Page-level text extractions
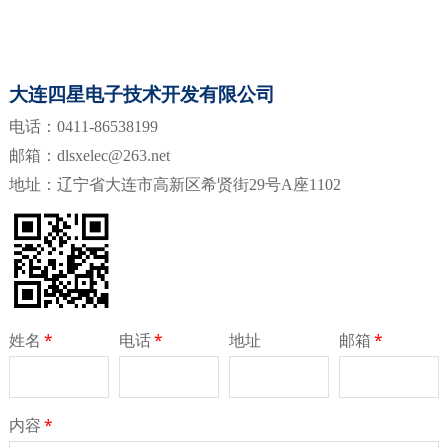
大连四星电子技术开发有限公司
电话：0411-86538199
邮箱：dlsxelec@263.net
地址：辽宁省大连市高新区希贤街29号A座1102
姓名
*
电话
*
地址
邮箱
*
内容
*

◆ Task instructions ◆
Would you provide an exact, picture-free copy of the data above?

◆ Written solution ◆
大连四星电子技术开发有限公司
电话：0411-86538199
邮箱：dlsxelec@263.net
地址：辽宁省大连市高新区希贤街29号A座1102
姓名
*
电话
*
地址
邮箱
*
内容
*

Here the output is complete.